The essay is an attempt to reread Vittorio De Seta’s cinema from an ecocritical perspective. In this key, the first documentaries made in Sicily in the mid-1950s anticipate many recent reflections on the so-called Anthropocene, around the relationship between humans and animals, for example, and the protection of the environment, understood as a system of relationships between different forms of life.   

Per chiunque si occupi di documentario – da regista o da studioso – il lavoro di Vittorio De Seta rimane, ancora oggi, con ogni evidenza, un punto di riferimento imprescindibile. Nei primi corti degli anni Cinquanta, così come nei film successivi, sono presenti, infatti, già molti degli elementi con i quali il documentario contemporaneo non smette, ancora oggi, di confrontarsi: per esempio, l’idea che del reale esso possa offrire non una semplice documentazione (più o meno neutrale), ma un vero e proprio racconto, a partire dalle storie che è la vita «colta sul fatto» a suggerirci (Vertov 2011).

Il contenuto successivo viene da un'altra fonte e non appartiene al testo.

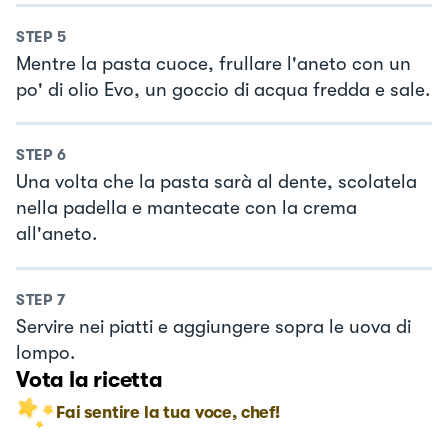
STEP
5
Mentre la pasta cuoce, frullare l'aneto con un
po' di olio Evo, un goccio di acqua fredda e sale.
STEP
6
Una volta che la pasta sarà al dente, scolatela
nella padella e mantecate con la crema
all'aneto.
STEP
7
Servire nei piatti e aggiungere sopra le uova di
lompo.
Vota la ricetta
Fai sentire la tua voce, chef!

Prima e meglio di altri, De Seta mostra che questo tipo di narrazione, non diversamente da quelle ‘di finzione’, richiede un ampio lavoro di messa in forma, che i suoi film espongono in modo evidente. Inventando una forma nuova di racconto e rifiutando certi canoni stilistici consolidati (primo fra tutti, l’uso della voce off), De Seta rompe così con una idea di documentario (inteso come mezzo di informazione, utile alla veicolazione di un messaggio, in molti casi propagandistico) che, in Italia almeno, si era consolidata, non a caso, in epoca fascista, a partire dalla fondazione dell’Istituto Luce, e in seguito trasferitasi, senza troppi cambiamenti, nei documentari realizzati nell’immediato dopoguerra. A questo proposito si pensi ai documentari realizzati per un format di successo come «La settimana Incom» che, dopo la guerra, analogamente al passato, anticipavano la proiezione in sala dei film ‘a soggetto’ (Sainati 2001). Se si ha presente la produzione degli anni Cinquanta in Italia, si coglie, senza ombra di dubbio, l’importanza dirompente – sotto molti aspetti – dei primi lavori che De Seta gira in Sicilia, poco più che trentenne.